---------- TASK INPUTS ----------
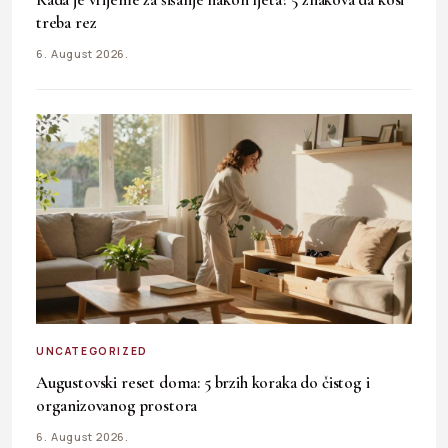
treba rez
6. August 2026.
UNCATEGORIZED
Augustovski reset doma: 5 brzih koraka do čistog i
organizovanog prostora
6. August 2026.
----------
EXERCISE GOAL
Write out word for word every line from the one containing "UNCATEGORIZED" through the last line of the data, and no other line.

SOLVED PROBLEM
UNCATEGORIZED
Augustovski reset doma: 5 brzih koraka do čistog i
organizovanog prostora
6. August 2026.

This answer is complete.